• WHAT YOU NEED TO DO: Please copy the entries below word for word, leaving out any image.

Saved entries
───
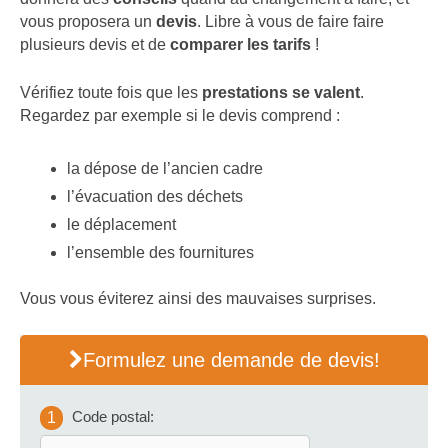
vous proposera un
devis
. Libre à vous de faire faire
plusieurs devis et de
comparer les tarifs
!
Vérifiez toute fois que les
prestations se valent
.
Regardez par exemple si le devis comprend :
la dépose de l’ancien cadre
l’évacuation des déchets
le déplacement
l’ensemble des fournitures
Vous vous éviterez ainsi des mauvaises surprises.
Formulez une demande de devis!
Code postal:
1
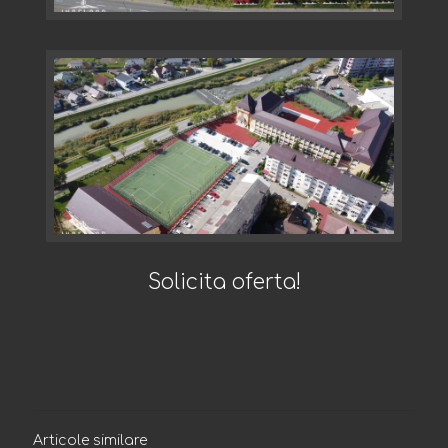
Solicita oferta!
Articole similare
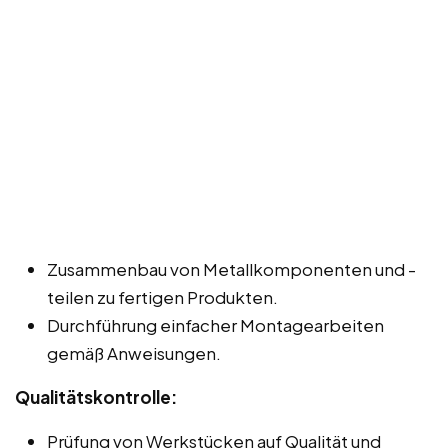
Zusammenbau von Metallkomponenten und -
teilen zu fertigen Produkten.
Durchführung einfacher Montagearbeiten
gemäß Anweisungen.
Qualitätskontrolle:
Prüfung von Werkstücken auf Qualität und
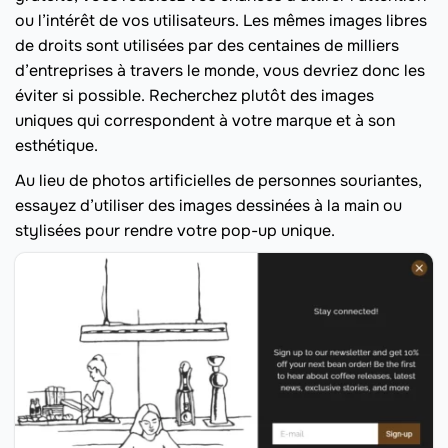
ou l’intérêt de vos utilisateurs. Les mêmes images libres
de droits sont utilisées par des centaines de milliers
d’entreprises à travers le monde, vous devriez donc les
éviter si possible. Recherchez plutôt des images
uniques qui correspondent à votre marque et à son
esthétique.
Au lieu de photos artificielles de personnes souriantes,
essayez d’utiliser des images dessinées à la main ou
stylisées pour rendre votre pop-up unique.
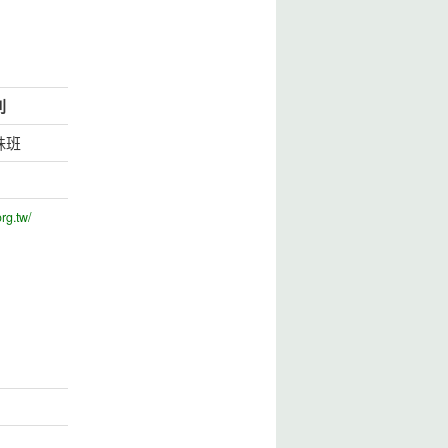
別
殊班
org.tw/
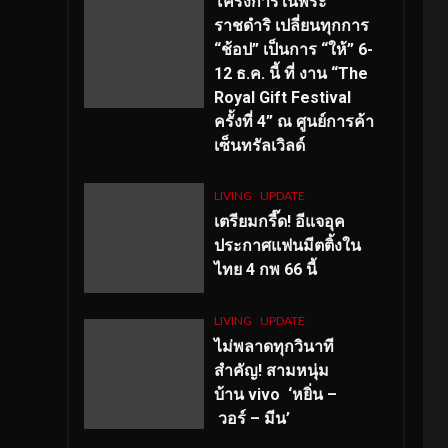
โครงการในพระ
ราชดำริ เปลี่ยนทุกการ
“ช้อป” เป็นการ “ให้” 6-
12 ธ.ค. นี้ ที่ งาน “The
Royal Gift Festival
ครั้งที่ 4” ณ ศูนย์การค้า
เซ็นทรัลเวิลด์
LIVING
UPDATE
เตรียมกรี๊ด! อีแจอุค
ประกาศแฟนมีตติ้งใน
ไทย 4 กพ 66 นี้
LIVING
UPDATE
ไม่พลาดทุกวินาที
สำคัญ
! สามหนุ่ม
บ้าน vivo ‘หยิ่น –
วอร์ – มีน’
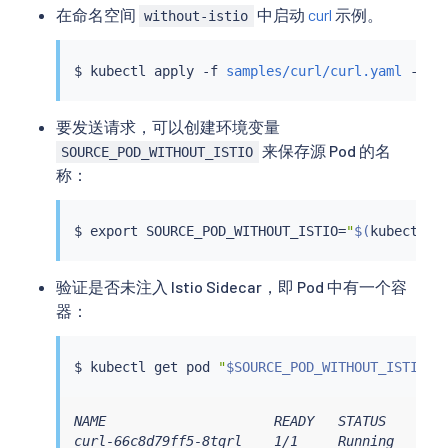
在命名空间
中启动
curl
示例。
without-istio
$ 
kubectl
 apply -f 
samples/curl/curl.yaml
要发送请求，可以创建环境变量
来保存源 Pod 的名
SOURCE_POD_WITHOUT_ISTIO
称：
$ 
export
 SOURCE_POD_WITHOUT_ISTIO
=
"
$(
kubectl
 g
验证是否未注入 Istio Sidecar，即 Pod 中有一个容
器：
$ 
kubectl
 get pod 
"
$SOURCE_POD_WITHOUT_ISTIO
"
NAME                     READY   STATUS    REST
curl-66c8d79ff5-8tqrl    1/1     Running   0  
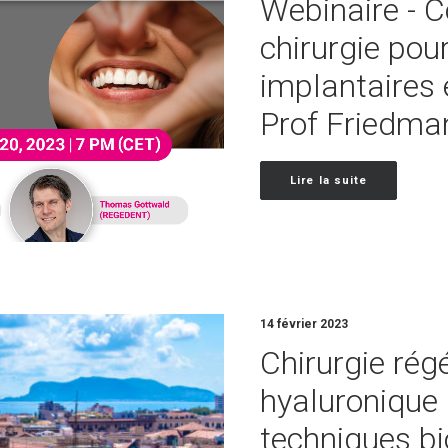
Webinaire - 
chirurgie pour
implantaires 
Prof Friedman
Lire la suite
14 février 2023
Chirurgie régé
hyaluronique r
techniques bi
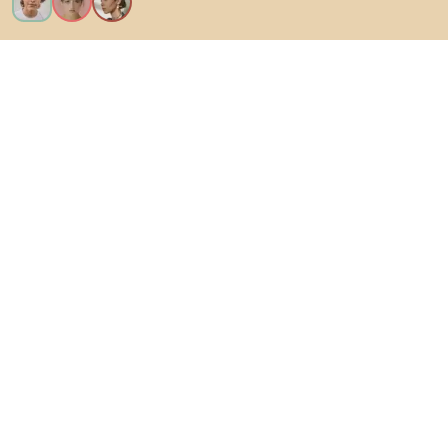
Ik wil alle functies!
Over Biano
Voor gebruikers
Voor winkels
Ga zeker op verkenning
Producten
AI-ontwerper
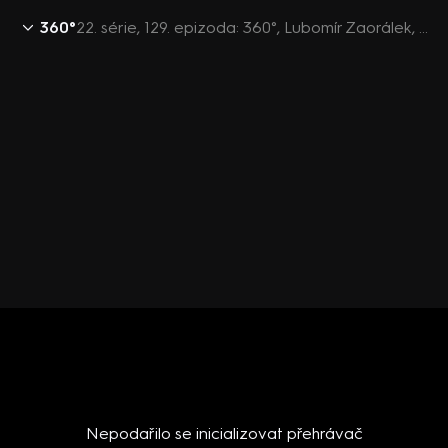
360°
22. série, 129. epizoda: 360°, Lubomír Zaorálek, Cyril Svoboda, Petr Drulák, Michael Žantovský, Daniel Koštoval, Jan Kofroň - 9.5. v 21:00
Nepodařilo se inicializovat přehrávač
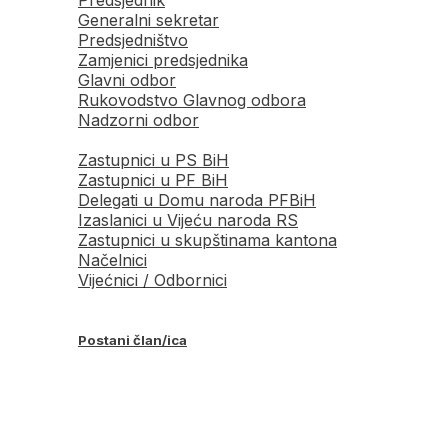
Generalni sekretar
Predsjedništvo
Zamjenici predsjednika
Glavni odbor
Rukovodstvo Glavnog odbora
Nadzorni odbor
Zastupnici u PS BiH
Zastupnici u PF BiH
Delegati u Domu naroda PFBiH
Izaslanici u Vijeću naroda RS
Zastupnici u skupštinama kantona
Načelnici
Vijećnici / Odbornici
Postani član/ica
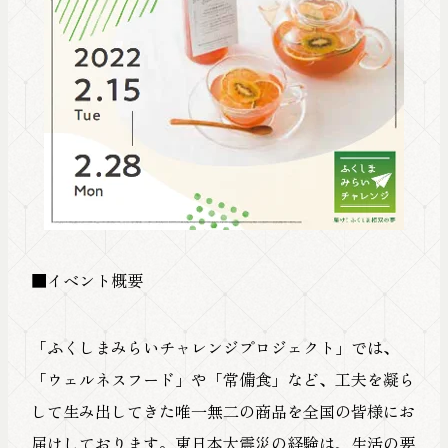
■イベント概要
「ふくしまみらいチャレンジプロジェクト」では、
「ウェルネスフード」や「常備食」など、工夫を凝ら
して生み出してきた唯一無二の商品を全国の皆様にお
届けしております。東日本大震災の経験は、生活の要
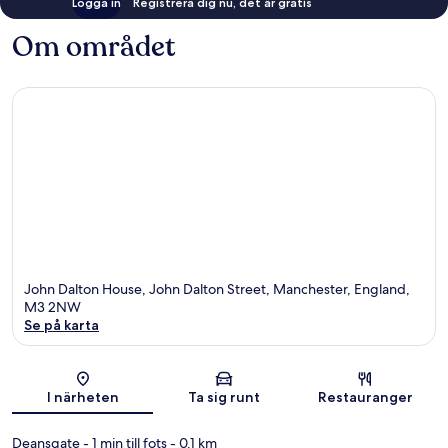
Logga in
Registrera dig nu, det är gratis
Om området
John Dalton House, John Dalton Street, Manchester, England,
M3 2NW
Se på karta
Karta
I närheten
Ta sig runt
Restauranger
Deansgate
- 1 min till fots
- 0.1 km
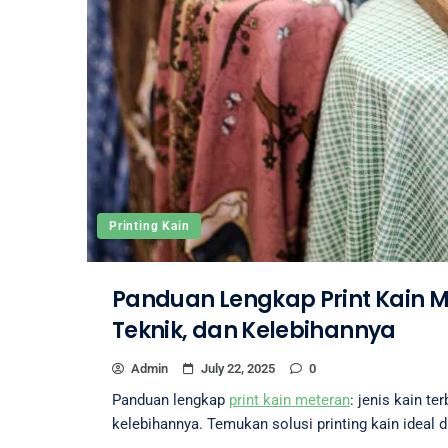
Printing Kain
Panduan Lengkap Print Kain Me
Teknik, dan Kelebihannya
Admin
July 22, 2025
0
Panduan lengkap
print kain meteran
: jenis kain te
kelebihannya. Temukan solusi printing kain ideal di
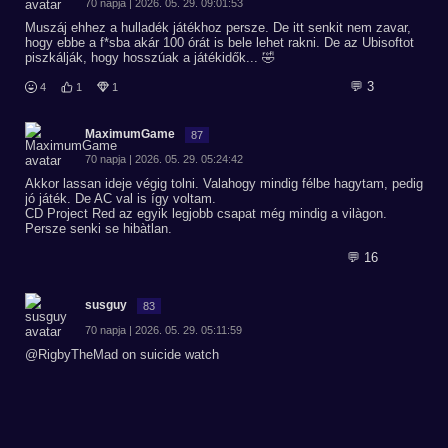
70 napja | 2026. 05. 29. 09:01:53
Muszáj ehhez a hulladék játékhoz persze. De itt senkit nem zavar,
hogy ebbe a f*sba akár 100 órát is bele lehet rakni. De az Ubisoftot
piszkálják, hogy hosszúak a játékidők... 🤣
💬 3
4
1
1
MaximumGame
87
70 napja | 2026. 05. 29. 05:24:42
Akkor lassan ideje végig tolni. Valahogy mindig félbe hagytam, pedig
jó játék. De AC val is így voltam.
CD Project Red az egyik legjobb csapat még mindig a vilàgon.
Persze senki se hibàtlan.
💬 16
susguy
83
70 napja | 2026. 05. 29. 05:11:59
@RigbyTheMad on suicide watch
───
• WRITTEN ANSWER:
vous proposera un
devis
. Libre à vous de faire faire
plusieurs devis et de
comparer les tarifs
!
Vérifiez toute fois que les
prestations se valent
.
Regardez par exemple si le devis comprend :
la dépose de l’ancien cadre
l’évacuation des déchets
le déplacement
l’ensemble des fournitures
Vous vous éviterez ainsi des mauvaises surprises.
Formulez une demande de devis!
Code postal:
1
Solicita oferta!
Articole similare
Zusammenbau von Metallkomponenten und -
teilen zu fertigen Produkten.
Durchführung einfacher Montagearbeiten
gemäß Anweisungen.
Qualitätskontrolle:
Prüfung von Werkstücken auf Qualität und
ou l’intérêt de vos utilisateurs. Les mêmes images libres
de droits sont utilisées par des centaines de milliers
d’entreprises à travers le monde, vous devriez donc les
éviter si possible. Recherchez plutôt des images
uniques qui correspondent à votre marque et à son
esthétique.
Au lieu de photos artificielles de personnes souriantes,
essayez d’utiliser des images dessinées à la main ou
stylisées pour rendre votre pop-up unique.
別
殊班
org.tw/
โครงการในพระ
ราชดำริ เปลี่ยนทุกการ
“ช้อป” เป็นการ “ให้” 6-
12 ธ.ค. นี้ ที่ งาน “The
Royal Gift Festival
ครั้งที่ 4” ณ ศูนย์การค้า
เซ็นทรัลเวิลด์
LIVING
UPDATE
เตรียมกรี๊ด! อีแจอุค
ประกาศแฟนมีตติ้งใน
ไทย 4 กพ 66 นี้
LIVING
UPDATE
ไม่พลาดทุกวินาที
สำคัญ
! สามหนุ่ม
บ้าน vivo ‘หยิ่น –
วอร์ – มีน’
在命名空间
中启动
curl
示例。
without-istio
$ 
kubectl
 apply -f 
samples/curl/curl.yaml
要发送请求，可以创建环境变量
来保存源 Pod 的名
SOURCE_POD_WITHOUT_ISTIO
称：
$ 
export
 SOURCE_POD_WITHOUT_ISTIO
=
"
$(
kubectl
 g
验证是否未注入 Istio Sidecar，即 Pod 中有一个容
器：
$ 
kubectl
 get pod 
"
$SOURCE_POD_WITHOUT_ISTIO
"
NAME                     READY   STATUS    REST
curl-66c8d79ff5-8tqrl    1/1     Running   0  
Webinaire - 
chirurgie pour
implantaires 
Prof Friedman
Lire la suite
14 février 2023
Chirurgie régé
hyaluronique r
techniques bi
Ik wil alle functies!
Over Biano
Voor gebruikers
Voor winkels
Ga zeker op verkenning
Producten
AI-ontwerper
360°
22. série, 129. epizoda: 360°, Lubomír Zaorálek, Cyril Svoboda, Petr Drulák, Michael Žantovský, Daniel Koštoval, Jan Kofroň - 9.5. v 21:00
Nepodařilo se inicializovat přehrávač
Generalni sekretar
Predsjedništvo
Zamjenici predsjednika
Glavni odbor
Rukovodstvo Glavnog odbora
Nadzorni odbor
Zastupnici u PS BiH
Zastupnici u PF BiH
Delegati u Domu naroda PFBiH
Izaslanici u Vijeću naroda RS
Zastupnici u skupštinama kantona
Načelnici
Vijećnici / Odbornici
Postani član/ica
■イベント概要
「ふくしまみらいチャレンジプロジェクト」では、
「ウェルネスフード」や「常備食」など、工夫を凝ら
して生み出してきた唯一無二の商品を全国の皆様にお
届けしております。東日本大震災の経験は、生活の要
Logga in
Registrera dig nu, det är gratis
Om området
John Dalton House, John Dalton Street, Manchester, England,
M3 2NW
Se på karta
Karta
I närheten
Ta sig runt
Restauranger
Deansgate
- 1 min till fots
- 0.1 km
Printing Kain
Panduan Lengkap Print Kain Me
Teknik, dan Kelebihannya
Admin
July 22, 2025
0
Panduan lengkap
print kain meteran
: jenis kain te
kelebihannya. Temukan solusi printing kain ideal di
70 napja | 2026. 05. 29. 09:01:53
Muszáj ehhez a hulladék játékhoz persze. De itt senkit nem zavar,
hogy ebbe a f*sba akár 100 órát is bele lehet rakni. De az Ubisoftot
piszkálják, hogy hosszúak a játékidők... 🤣
💬 3
4
1
1
MaximumGame
87
70 napja | 2026. 05. 29. 05:24:42
Akkor lassan ideje végig tolni. Valahogy mindig félbe hagytam, pedig
jó játék. De AC val is így voltam.
CD Project Red az egyik legjobb csapat még mindig a vilàgon.
Persze senki se hibàtlan.
💬 16
susguy
83
70 napja | 2026. 05. 29. 05:11:59
@RigbyTheMad on suicide watch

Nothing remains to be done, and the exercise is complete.